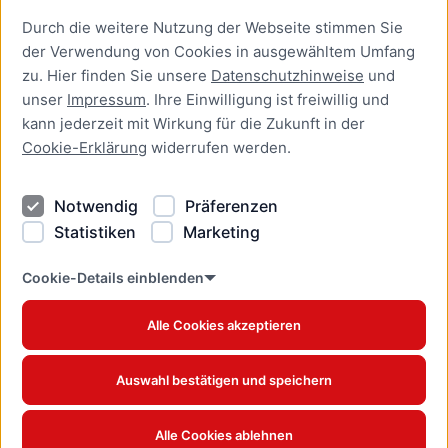
Durch die weitere Nutzung der Webseite stimmen Sie
Presse
der Verwendung von Cookies in ausgewähltem Umfang
Newsletter Lübeck:kompakt
zu. Hier finden Sie unsere
Datenschutzhinweise
und
unser
Impressum
. Ihre Einwilligung ist freiwillig und
Kontakt
kann jederzeit mit Wirkung für die Zukunft in der
Cookie-Erklärung
widerrufen werden.
Kontakt
Impressum
Notwendig
Präferenzen
Datenschutzhinweise
Statistiken
Marketing
Barrierefreiheit
Cookie Erklärung
Cookie-Details einblenden
Alle Cookies akzeptieren
Offizielles Stadtportal © 2026
www.luebeck.de
Auswahl bestätigen und speichern
Alle Cookies ablehnen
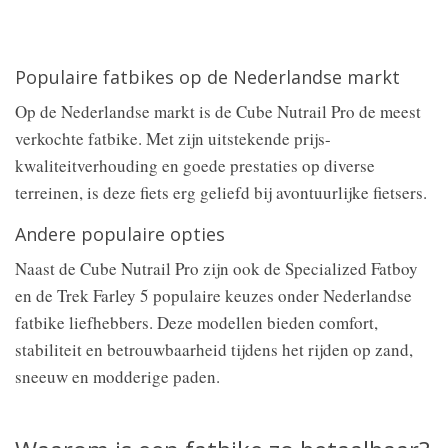
Populaire fatbikes op de Nederlandse markt
Op de Nederlandse markt is de Cube Nutrail Pro de meest
verkochte fatbike. Met zijn uitstekende prijs-
kwaliteitverhouding en goede prestaties op diverse
terreinen, is deze fiets erg geliefd bij avontuurlijke fietsers.
Andere populaire opties
Naast de Cube Nutrail Pro zijn ook de Specialized Fatboy
en de Trek Farley 5 populaire keuzes onder Nederlandse
fatbike liefhebbers. Deze modellen bieden comfort,
stabiliteit en betrouwbaarheid tijdens het rijden op zand,
sneeuw en modderige paden.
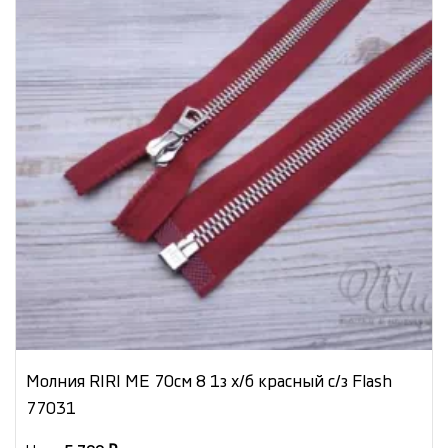
Молния RIRI ME 70см 8 1з х/б красный с/з Flash
77031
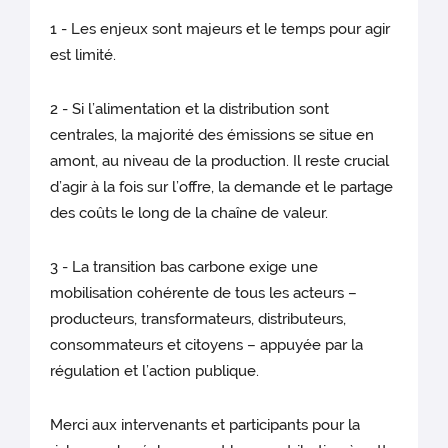
1️ - Les enjeux sont majeurs et le temps pour agir
est limité.
2️ - Si l’alimentation et la distribution sont
centrales, la majorité des émissions se situe en
amont, au niveau de la production. Il reste crucial
d’agir à la fois sur l’offre, la demande et le partage
des coûts le long de la chaîne de valeur.
3️ - La transition bas carbone exige une
mobilisation cohérente de tous les acteurs –
producteurs, transformateurs, distributeurs,
consommateurs et citoyens – appuyée par la
régulation et l’action publique.
Merci aux intervenants et participants pour la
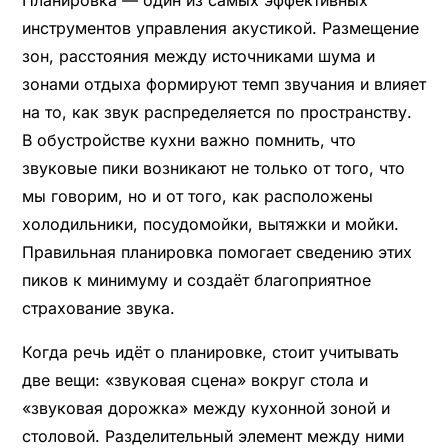
Планировка — один из самых эффективных
инструментов управления акустикой. Размещение
зон, расстояния между источниками шума и
зонами отдыха формируют темп звучания и влияет
на то, как звук распределяется по пространству.
В обустройстве кухни важно помнить, что
звуковые пики возникают не только от того, что
мы говорим, но и от того, как расположены
холодильники, посудомойки, вытяжки и мойки.
Правильная планировка помогает сведению этих
пиков к минимуму и создаёт благоприятное
страхование звука.
Когда речь идёт о планировке, стоит учитывать
две вещи: «звуковая сцена» вокруг стола и
«звуковая дорожка» между кухонной зоной и
столовой. Разделительный элемент между ними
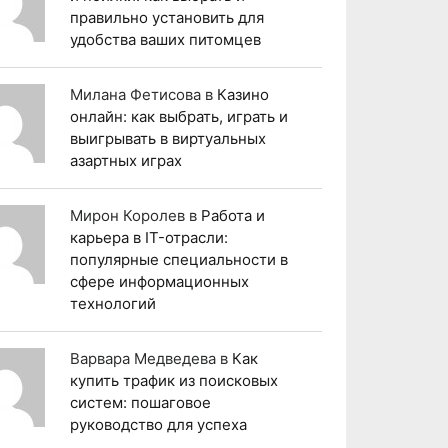
правильно установить для
удобства ваших питомцев
Милана Фетисова
в
Казино
онлайн: как выбрать, играть и
выигрывать в виртуальных
азартных играх
Мирон Королев
в
Работа и
карьера в IT-отрасли:
популярные специальности в
сфере информационных
технологий
Варвара Медведева
в
Как
купить трафик из поисковых
систем: пошаговое
руководство для успеха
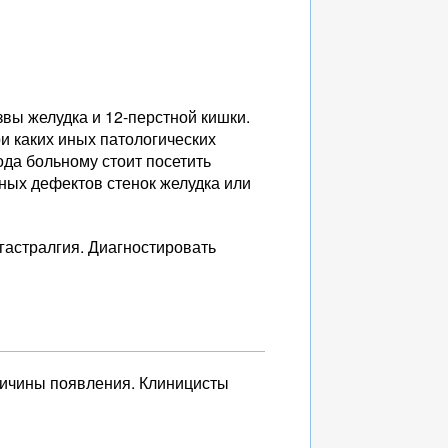
вы желудка и 12-перстной кишки.
ри каких иных патологических
ода больному стоит посетить
ных дефектов стенок желудка или
гастралгия. Диагностировать
причины появления. Клиницисты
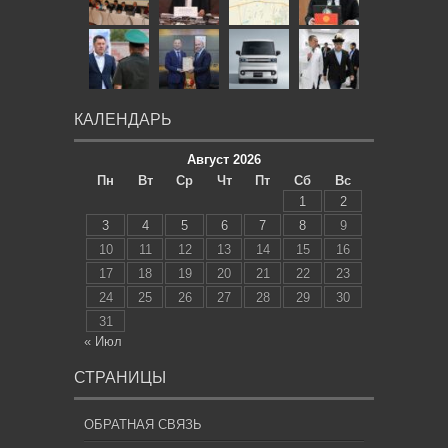
КАЛЕНДАРЬ
Август 2026
Пн
Вт
Ср
Чт
Пт
Сб
Вс
1
2
3
4
5
6
7
8
9
10
11
12
13
14
15
16
17
18
19
20
21
22
23
24
25
26
27
28
29
30
31
« Июл
СТРАНИЦЫ
ОБРАТНАЯ СВЯЗЬ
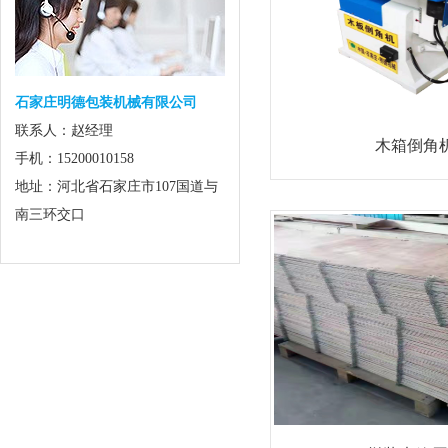
石家庄明德包装机械有限公司
联系人：赵经理
木箱倒角
手机：15200010158
地址：河北省石家庄市107国道与
南三环交口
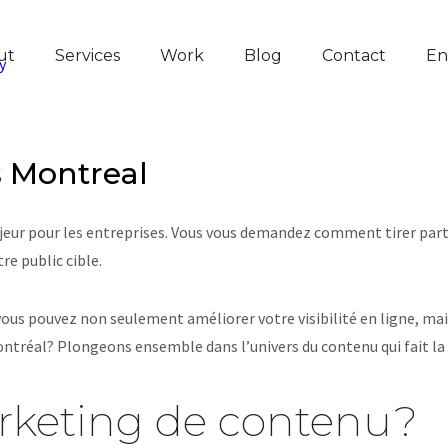
ut
Services
Work
Blog
Contact
En
s Montreal
eur pour les entreprises. Vous vous demandez comment tirer parti
e public cible.
 vous pouvez non seulement améliorer votre visibilité en ligne, mais
ontréal? Plongeons ensemble dans l’univers du contenu qui fait la 
rketing de contenu?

______

> TO DO: Restate every line above word for word. Do not carry over the images.

> YOUR SOLUTION:
Durch die weitere Nutzung der Webseite stimmen Sie
Presse
der Verwendung von Cookies in ausgewähltem Umfang
Newsletter Lübeck:kompakt
zu. Hier finden Sie unsere
Datenschutzhinweise
und
unser
Impressum
. Ihre Einwilligung ist freiwillig und
Kontakt
kann jederzeit mit Wirkung für die Zukunft in der
Cookie-Erklärung
widerrufen werden.
Kontakt
Impressum
Notwendig
Präferenzen
Datenschutzhinweise
Statistiken
Marketing
Barrierefreiheit
Cookie Erklärung
Cookie-Details einblenden
Alle Cookies akzeptieren
Offizielles Stadtportal © 2026
www.luebeck.de
Auswahl bestätigen und speichern
Alle Cookies ablehnen
Populaire fatbikes op de Nederlandse markt
Op de Nederlandse markt is de Cube Nutrail Pro de meest
verkochte fatbike. Met zijn uitstekende prijs-
kwaliteitverhouding en goede prestaties op diverse
terreinen, is deze fiets erg geliefd bij avontuurlijke fietsers.
Andere populaire opties
Naast de Cube Nutrail Pro zijn ook de Specialized Fatboy
en de Trek Farley 5 populaire keuzes onder Nederlandse
fatbike liefhebbers. Deze modellen bieden comfort,
stabiliteit en betrouwbaarheid tijdens het rijden op zand,
sneeuw en modderige paden.
Молния RIRI ME 70см 8 1з х/б красный с/з Flash
77031
1️ - Les enjeux sont majeurs et le temps pour agir
est limité.
2️ - Si l’alimentation et la distribution sont
centrales, la majorité des émissions se situe en
amont, au niveau de la production. Il reste crucial
d’agir à la fois sur l’offre, la demande et le partage
des coûts le long de la chaîne de valeur.
3️ - La transition bas carbone exige une
mobilisation cohérente de tous les acteurs –
producteurs, transformateurs, distributeurs,
consommateurs et citoyens – appuyée par la
régulation et l’action publique.
Merci aux intervenants et participants pour la
Планировка — один из самых эффективных
инструментов управления акустикой. Размещение
зон, расстояния между источниками шума и
зонами отдыха формируют темп звучания и влияет
на то, как звук распределяется по пространству.
В обустройстве кухни важно помнить, что
звуковые пики возникают не только от того, что
мы говорим, но и от того, как расположены
холодильники, посудомойки, вытяжки и мойки.
Правильная планировка помогает сведению этих
пиков к минимуму и создаёт благоприятное
страхование звука.
Когда речь идёт о планировке, стоит учитывать
две вещи: «звуковая сцена» вокруг стола и
«звуковая дорожка» между кухонной зоной и
столовой. Разделительный элемент между ними
правильно установить для
удобства ваших питомцев
Милана Фетисова
в
Казино
онлайн: как выбрать, играть и
выигрывать в виртуальных
азартных играх
Мирон Королев
в
Работа и
карьера в IT-отрасли:
популярные специальности в
сфере информационных
технологий
Варвара Медведева
в
Как
купить трафик из поисковых
систем: пошаговое
руководство для успеха
вы желудка и 12-перстной кишки.
ри каких иных патологических
ода больному стоит посетить
ных дефектов стенок желудка или
гастралгия. Диагностировать
причины появления. Клиницисты
КАЛЕНДАРЬ
Август 2026
Пн
Вт
Ср
Чт
Пт
Сб
Вс
1
2
3
4
5
6
7
8
9
10
11
12
13
14
15
16
17
18
19
20
21
22
23
24
25
26
27
28
29
30
31
« Июл
СТРАНИЦЫ
ОБРАТНАЯ СВЯЗЬ
石家庄明德包装机械有限公司
联系人：赵经理
木箱倒角
手机：15200010158
地址：河北省石家庄市107国道与
南三环交口
ut
Services
Work
Blog
Contact
En
s Montreal
eur pour les entreprises. Vous vous demandez comment tirer parti
e public cible.
 vous pouvez non seulement améliorer votre visibilité en ligne, mais
ontréal? Plongeons ensemble dans l’univers du contenu qui fait la 
rketing de contenu?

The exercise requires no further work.